Sondare il campo in merito, fornendo stime e percentuali, non è facile. Si teme che i dati nazionali siano approssimativi. Lo stesso può dirsi per la Sicilia?
“I dati sono approssimativi perché l’Amministrazione Penitenziaria non è molto propensa a fornire le stime, più volte e in diverse circostanze richieste. Ma vi è anche un’ulteriore problematica che non consente di poter fornire dati certi ed è legata al fatto che molti reclusi sono affetti da più patologie rendendo difficile la predisposizione dei dati”.
Ci sono speranze per un miglioramento futuro del quadro regionale attuale? Se sì, quali azioni possono rivelarsi determinanti nell’immediato?
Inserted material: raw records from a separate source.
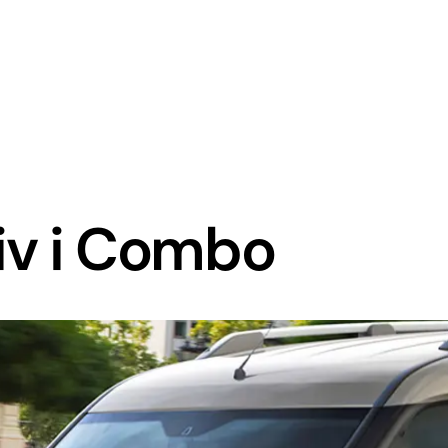
liv i Combo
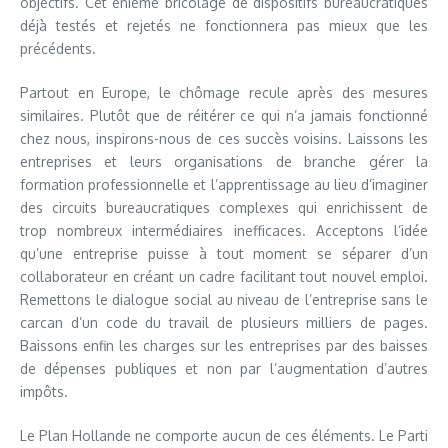
objectifs. Cet énième bricolage de dispositifs bureaucratiques
déjà testés et rejetés ne fonctionnera pas mieux que les
précédents.
Partout en Europe, le chômage recule après des mesures
similaires. Plutôt que de réitérer ce qui n’a jamais fonctionné
chez nous, inspirons-nous de ces succès voisins. Laissons les
entreprises et leurs organisations de branche gérer la
formation professionnelle et l’apprentissage au lieu d’imaginer
des circuits bureaucratiques complexes qui enrichissent de
trop nombreux intermédiaires inefficaces. Acceptons l’idée
qu’une entreprise puisse à tout moment se séparer d’un
collaborateur en créant un cadre facilitant tout nouvel emploi.
Remettons le dialogue social au niveau de l’entreprise sans le
carcan d’un code du travail de plusieurs milliers de pages.
Baissons enfin les charges sur les entreprises par des baisses
de dépenses publiques et non par l’augmentation d’autres
impôts.
Le Plan Hollande ne comporte aucun de ces éléments. Le Parti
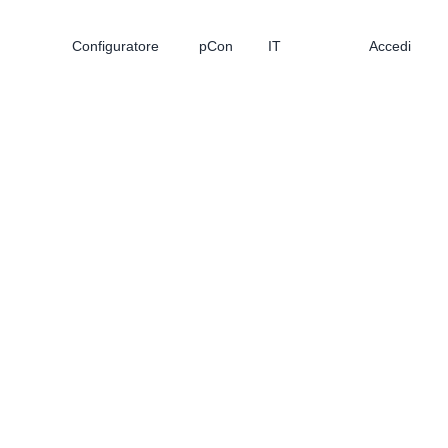
Configuratore
pCon
IT
Accedi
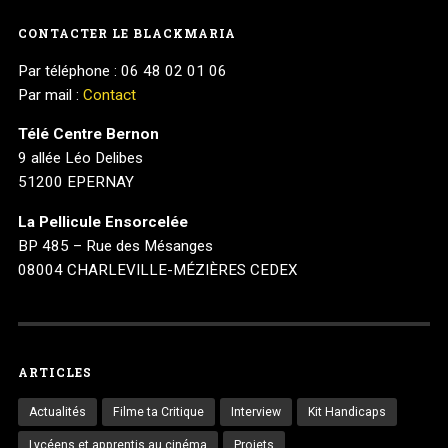
CONTACTER LE BLACKMARIA
Par téléphone : 06 48 02 01 06
Par mail :
Contact
Télé Centre Bernon
9 allée Léo Delibes
51200 EPERNAY
La Pellicule Ensorcelée
BP 485 – Rue des Mésanges
08004 CHARLEVILLE-MÉZIÈRES CEDEX
ARTICLES
Actualités
Filme ta Critique
Interview
Kit Handicaps
Lycéens et apprentis au cinéma
Projets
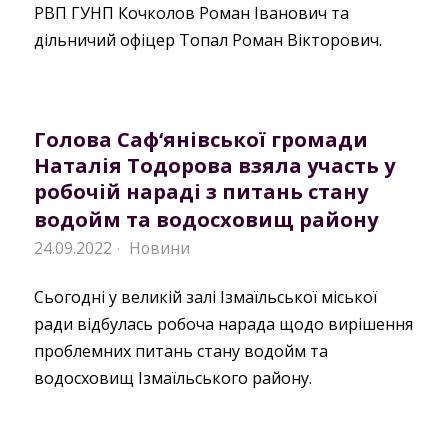
РВП ГУНП Кочколов Роман Іванович та
дільничий офіцер Топал Роман Вікторович.
Голова Саф‘янівської громади
Наталія Тодорова взяла участь у
робочій нараді з питань стану
водойм та водосховищ району
24.09.2022
Новини
·
Сьогодні у великій залі Ізмаїльської міської
ради відбулась робоча нарада щодо вирішення
проблемних питань стану водойм та
водосховищ Ізмаїльського району.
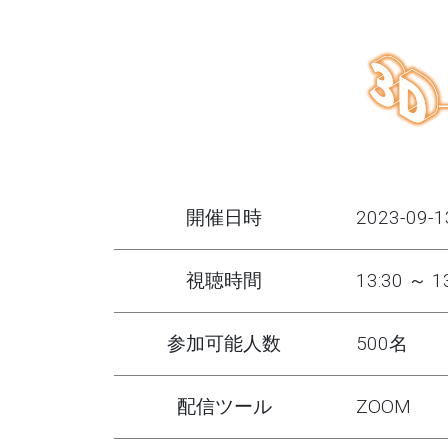
開催日時
2023-09-1
視聴時間
13:30 ～ 1
参加可能人数
500名
配信ツール
ZOOM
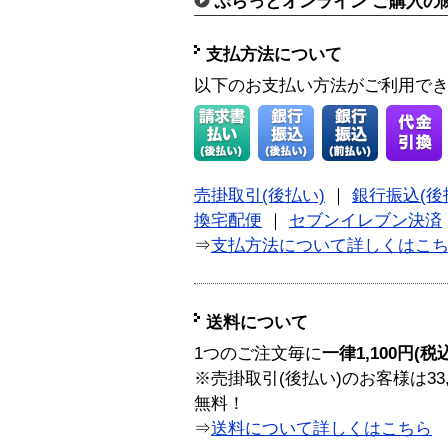
ぷらっとオンライン ご購入の
支払方法について
以下のお支払い方法がご利用で
売掛取引(後払い)
｜
銀行振込(後
換宅配便
｜
セブンイレブン決済
⇒
支払方法について詳しくはこ
送料について
1つのご注文毎に
一律1,100円(税
※売掛取引(後払い)のお客様は33
無料！
⇒
送料について詳しくはこちら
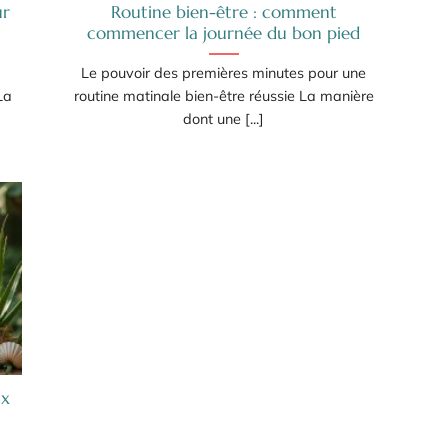
ur
Routine bien-être : comment
commencer la journée du bon pied
Le pouvoir des premières minutes pour une
La
routine matinale bien-être réussie La manière
dont une [...]
ux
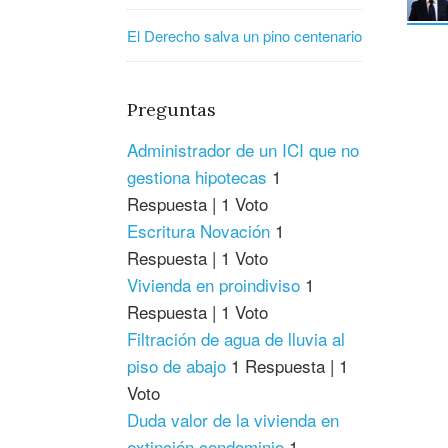
El Derecho salva un pino centenario
Preguntas
Administrador de un ICI que no
gestiona hipotecas
1
Respuesta
|
1 Voto
Escritura Novación
1
Respuesta
|
1 Voto
Vivienda en proindiviso
1
Respuesta
|
1 Voto
Filtración de agua de lluvia al
piso de abajo
1 Respuesta
|
1
Voto
Duda valor de la vivienda en
extinción condominio
1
“Sono diverse le azioni che possono migliorare il quadro attuale e si ricollegano con il più ampio ragionamento riguardante il riordino dell’intero ‘pianeta carceri’. Innanzitutto, occorre diminuire la popolazione penitenziaria attraverso un maggior ricorso alla pene alternative ed auspicando un minor utilizzo della carcerazione preventiva; bisognerebbe dotare gli ospedali, almeno quelli nei comuni in cui hanno sede le strutture penitenziarie, di un apposito reparto destinato ai reclusi; è auspicabile un incremento della dotazione finanziaria per consentire agli istituti penitenziari di poter disporre per un maggior numero di ore di medici specialistici e per garantire un approvvigionamento costante e vario di medicinali; bisognerebbe evitare che soggetti molto malati continuino a scontare la pena in carcere anche quando la loro pericolosità è praticamente inesistente. Queste sono alcune tra le tante azioni che potrebbero essere poste in essere e che certamente migliorerebbero di gran lunga la situazione sanitaria all’interno delle carceri”.